Exploring various theories, including behavioural economics, ethnography

Author:

Claire Booth’s debut book is perfectly timed for January. Instead of the typical New Year’s resolution targeting exercise, weight or healthy living, though, Claire Booth aims to fix a problem that was her personal affliction for years and is evidently quite common within the entrepreneurial demographic.

Formerly a sleep-deprived wreck – a habitual planner, list-maker and worrier, someone anxious, preoccupied, competitive, infected “with an unrelenting need to strive, improve and grow,” and tormented by an inner voice that routinely criticised her for failing, not trying hard enough, or going nowhere – Booth finally woke at age 40 to the fact that additional hours at the office and longer to-do lists were not effective solutions to her daily misery and eyes dry from insomnia. Curing “achiever fever,” as the business owner and UBC lecturer named the condition, required far more than prescription pills and a tropical vacation.
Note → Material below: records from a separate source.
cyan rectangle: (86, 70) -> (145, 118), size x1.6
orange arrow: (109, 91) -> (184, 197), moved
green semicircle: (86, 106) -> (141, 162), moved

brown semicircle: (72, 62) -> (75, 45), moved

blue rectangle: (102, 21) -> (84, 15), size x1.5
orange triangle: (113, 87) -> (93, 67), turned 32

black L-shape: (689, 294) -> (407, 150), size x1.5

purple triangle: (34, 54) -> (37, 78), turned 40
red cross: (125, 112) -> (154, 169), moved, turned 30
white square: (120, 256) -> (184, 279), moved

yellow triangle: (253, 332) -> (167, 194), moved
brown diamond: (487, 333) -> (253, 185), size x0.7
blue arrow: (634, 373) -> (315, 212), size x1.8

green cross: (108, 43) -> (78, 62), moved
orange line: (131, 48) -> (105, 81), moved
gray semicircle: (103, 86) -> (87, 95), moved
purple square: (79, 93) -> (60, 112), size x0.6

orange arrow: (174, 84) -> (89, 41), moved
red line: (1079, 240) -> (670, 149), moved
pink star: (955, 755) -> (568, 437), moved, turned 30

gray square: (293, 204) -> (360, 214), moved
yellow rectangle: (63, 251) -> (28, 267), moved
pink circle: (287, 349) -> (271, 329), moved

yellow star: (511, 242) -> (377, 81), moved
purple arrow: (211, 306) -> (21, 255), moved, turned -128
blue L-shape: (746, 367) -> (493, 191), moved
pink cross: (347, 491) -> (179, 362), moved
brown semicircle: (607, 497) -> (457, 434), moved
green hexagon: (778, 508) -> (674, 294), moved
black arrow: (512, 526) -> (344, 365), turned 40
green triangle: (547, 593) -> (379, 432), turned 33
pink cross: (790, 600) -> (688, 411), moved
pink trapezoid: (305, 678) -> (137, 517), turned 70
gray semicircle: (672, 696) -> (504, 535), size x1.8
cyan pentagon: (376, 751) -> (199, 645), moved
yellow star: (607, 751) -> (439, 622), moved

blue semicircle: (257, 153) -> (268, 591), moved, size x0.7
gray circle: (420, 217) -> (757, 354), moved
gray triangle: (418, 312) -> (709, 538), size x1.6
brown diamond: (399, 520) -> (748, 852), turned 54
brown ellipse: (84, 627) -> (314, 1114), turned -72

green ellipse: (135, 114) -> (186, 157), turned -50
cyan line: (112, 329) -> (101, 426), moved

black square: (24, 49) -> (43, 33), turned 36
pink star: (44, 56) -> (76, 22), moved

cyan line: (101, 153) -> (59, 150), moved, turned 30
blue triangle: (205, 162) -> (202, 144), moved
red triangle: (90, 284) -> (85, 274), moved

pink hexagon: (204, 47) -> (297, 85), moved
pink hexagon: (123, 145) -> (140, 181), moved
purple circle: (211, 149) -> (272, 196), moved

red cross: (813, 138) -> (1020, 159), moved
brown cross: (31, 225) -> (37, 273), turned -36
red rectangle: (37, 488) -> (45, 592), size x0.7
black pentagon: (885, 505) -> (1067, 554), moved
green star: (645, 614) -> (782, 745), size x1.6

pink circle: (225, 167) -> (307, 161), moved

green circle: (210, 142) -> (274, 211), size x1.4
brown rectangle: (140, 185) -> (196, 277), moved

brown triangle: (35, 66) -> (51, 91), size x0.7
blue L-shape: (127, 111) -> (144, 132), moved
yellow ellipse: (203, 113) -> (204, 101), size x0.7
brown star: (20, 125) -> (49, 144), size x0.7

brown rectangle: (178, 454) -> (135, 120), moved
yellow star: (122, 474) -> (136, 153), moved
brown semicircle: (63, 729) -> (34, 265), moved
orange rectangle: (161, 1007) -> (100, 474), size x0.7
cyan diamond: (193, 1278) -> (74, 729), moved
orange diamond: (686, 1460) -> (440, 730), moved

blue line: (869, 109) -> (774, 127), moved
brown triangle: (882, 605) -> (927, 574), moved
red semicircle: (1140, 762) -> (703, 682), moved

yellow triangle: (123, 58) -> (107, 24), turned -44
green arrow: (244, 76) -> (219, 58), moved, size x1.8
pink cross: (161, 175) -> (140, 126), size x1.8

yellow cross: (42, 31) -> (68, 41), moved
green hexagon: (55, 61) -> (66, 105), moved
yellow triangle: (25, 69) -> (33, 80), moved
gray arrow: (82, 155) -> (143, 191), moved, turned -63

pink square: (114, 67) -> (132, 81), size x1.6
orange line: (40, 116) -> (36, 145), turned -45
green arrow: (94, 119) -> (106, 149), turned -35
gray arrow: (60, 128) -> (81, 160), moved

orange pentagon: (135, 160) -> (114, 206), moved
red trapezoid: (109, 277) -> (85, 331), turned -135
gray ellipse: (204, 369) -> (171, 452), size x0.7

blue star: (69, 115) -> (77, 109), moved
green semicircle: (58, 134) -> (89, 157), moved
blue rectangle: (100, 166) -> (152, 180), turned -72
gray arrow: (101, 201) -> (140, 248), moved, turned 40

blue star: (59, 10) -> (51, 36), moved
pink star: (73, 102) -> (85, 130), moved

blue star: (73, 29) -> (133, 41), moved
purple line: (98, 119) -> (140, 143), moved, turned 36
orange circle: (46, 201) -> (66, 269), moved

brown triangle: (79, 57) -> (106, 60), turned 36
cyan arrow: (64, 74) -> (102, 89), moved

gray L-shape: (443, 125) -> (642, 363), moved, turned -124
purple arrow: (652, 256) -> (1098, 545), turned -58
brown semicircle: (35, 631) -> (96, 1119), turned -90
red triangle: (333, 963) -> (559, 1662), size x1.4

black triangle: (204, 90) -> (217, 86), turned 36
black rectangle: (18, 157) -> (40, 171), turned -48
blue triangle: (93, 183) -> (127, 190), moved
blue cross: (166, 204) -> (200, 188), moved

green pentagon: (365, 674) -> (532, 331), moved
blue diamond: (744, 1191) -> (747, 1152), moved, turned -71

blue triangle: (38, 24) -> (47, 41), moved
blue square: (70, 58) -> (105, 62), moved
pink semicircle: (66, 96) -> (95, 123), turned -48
Applying the market research methodology of her job to herself – a “mesearch project” – Booth began exploring the roots of her urgent need for constant productivity. Her book, the end result of the process, is a lively and candid account of successes and setbacks, missteps and happy accidents.

For fellow sufferers of this fever, her four-year project report features a concluding chapter titled “Practice” that surveys the assorted techniques Booth found to work best at transforming her from someone who thought about work 95 percent of the time to someone with greater balance.

Her journey begins with a fortuitous meeting with a climbing coach and takes several unplanned turns. She studies, interviews fellow high achievers and ultimately winds up – despite deep-seated scepticism – embracing Buddhist ideas and, in intermittent bouts, meditation.

Between some yoga classes and a silent retreat, Booth explores various theories, including behavioural economics, ethnography, the “left-brain interpreter” and cognitive biases. After initial reluctance, she visits self-help shelves and synthesises a programme of ideas adapted from spiritual thinkers Eckhart Tolle and Byron Katie.

Her book does stumble on a couple of key points. When Booth claims “the cause of my unhappiness was me”, she totally overlooks an entrenched culture that both encourages and rewards long office hours and fierce dedication to work; clearly, any work environment that values or expects 24/7 devotion plays an integral part in nurturing this fever. It is a factor, if not a cause.

Further, Booth’s palpable excitement at increased revenues after she has finished her “mesearch” and the “many, many times” when rage, worry, impatience, insomnia and indigestion return raise the question about her “cure,” since by her own account achiever fever is a manageable chronic condition for which there appears to be no cure. If you stay in business, that is.

Published in Daily Times, January 20th 2019.